One area that I have always struggled with is visual prioritization. In fact, I really don’t have an effective system of prioritization when it comes to my task list. If you took a peek, you would see about 75% of my tasks marked “showstopper” priority, and the rest marked “major” (these are two of four levels that are defaults within my project management system).
There is nothing on my list with a low priority. We all know that is a bunch of bunk, especially when you consider that I use my task list for everything from work to-do’s, to volunteer tasks, to family reminders. If my task list priorities were accurate, then sending client invoices would have the same importance as cutting my son’s fingernails. Hmmm, not quite.
Mentally, I have a good handle on my priorities, hence the reason I’m able to remain (relatively) sane. But visually, I have a mess on my hands that tends to stress me out. So one of my goals as part of my business spring cleaning this month is to rework the prioritization process for my task list.
Let’s Make an Example Out of Me
Prioritization is a very personal process, and it can change at any time as your goals, situation and responsibilities change. But for the sake of argument, we’re going to use my task list as an example and apply a military-based system to see if it can help me reorganize my visual priorities.
My goal is to create a prioritization system that is realistic to what my true priorities are and reflects what I know to be most important. Hopefully, it will help me become more productive and less stressed every time I look at my to-do list.

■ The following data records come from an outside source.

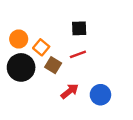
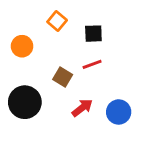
orange square: (41, 47) -> (57, 21), moved
black circle: (21, 67) -> (25, 102), moved

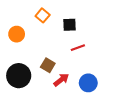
red line: (92, 64) -> (78, 48), moved
brown square: (63, 77) -> (48, 65), moved

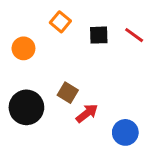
red line: (78, 48) -> (134, 35), moved, turned 56
blue circle: (88, 83) -> (125, 132), moved

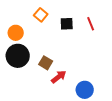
red line: (134, 35) -> (91, 24), turned 32
black circle: (26, 107) -> (18, 56), moved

The CARVER Matrix Explained
The CARVER Matrix is a system that was developed by the U.S. military during the Vietnam War to assess specific threats. The goal of the CARVER Matrix is to determine what assets should be applied to neutralize a threat, using as few resources as necessary to do it.
The acronym, CARVER, stands for Criticality, Accessibility, Recuperability, Vulnerability, Effect and Recognizability. You can see the complete military explanation of each of these factors here.
As a threat is assessed, each CARVER factor is assigned a number that represents the desirability of attacking the target. After all targets are placed in the matrix and the cumulative values are assessed against other independent criteria, the target with the largest number is identified as the highest value target, making it the most advantageous to focus on.
See this post on Giajinass for more on the CARVER Matrix and how it can be used as a tactical assessment tool. (Giajinass is also credited with inspiring me to see how I can use CARVER to improve my prioritization system.)
CARVER and Me
While I am not aiming to defuse damaging threats (well, sometimes I guess that does apply!), I can still use the CARVER matrix to help me assess and then visually assign the real priorities. My next post will take a handful of my current tasks, apply the CARVER Matrix factors with revised and more applicable definitions, then move each task back into my project management system with a new visual priority.
Is prioritization a challenge for you, too? How do you manage it?